→ **What the exercise asks**: The output should contain the listing word for word and no pictures.

→ **Data shown**:
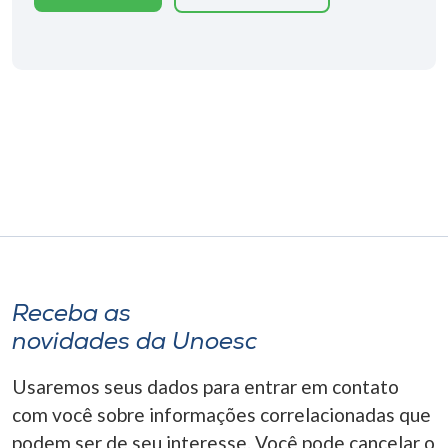
Receba as
novidades da Unoesc
Usaremos seus dados para entrar em contato
com você sobre informações correlacionadas que
podem ser de seu interesse. Você pode cancelar o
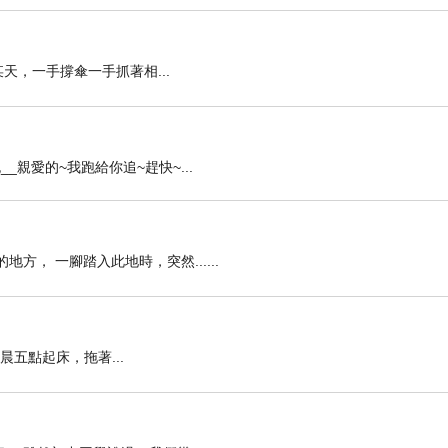
日某天，一手撐傘一手抓著相...
_親愛的~我跑給你追~趕快~...
方， 一腳踏入此地時，突然......
 清晨五點起床，拖著...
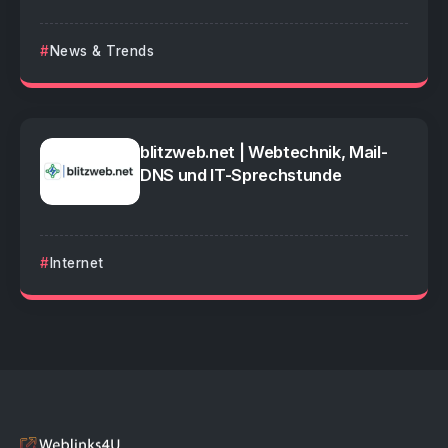
News & Trends
blitzweb.net | Webtechnik, Mail-
DNS und IT-Sprechstunde
Internet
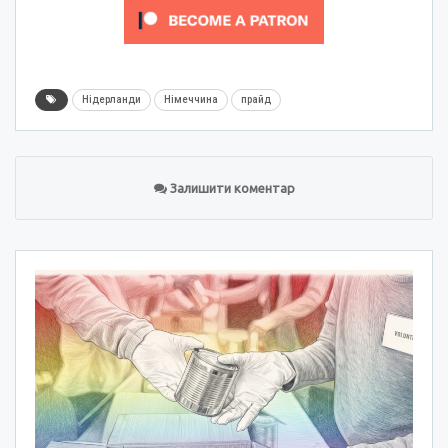
Нідерланди
Німеччина
прайд
Залишити коментар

→ **Response area**:
Receba as
novidades da Unoesc
Usaremos seus dados para entrar em contato
com você sobre informações correlacionadas que
podem ser de seu interesse. Você pode cancelar o
日某天，一手撐傘一手抓著相...
_親愛的~我跑給你追~趕快~...
方， 一腳踏入此地時，突然......
 清晨五點起床，拖著...
News & Trends
blitzweb.net | Webtechnik, Mail-
DNS und IT-Sprechstunde
Internet
Нідерланди
Німеччина
прайд
Залишити коментар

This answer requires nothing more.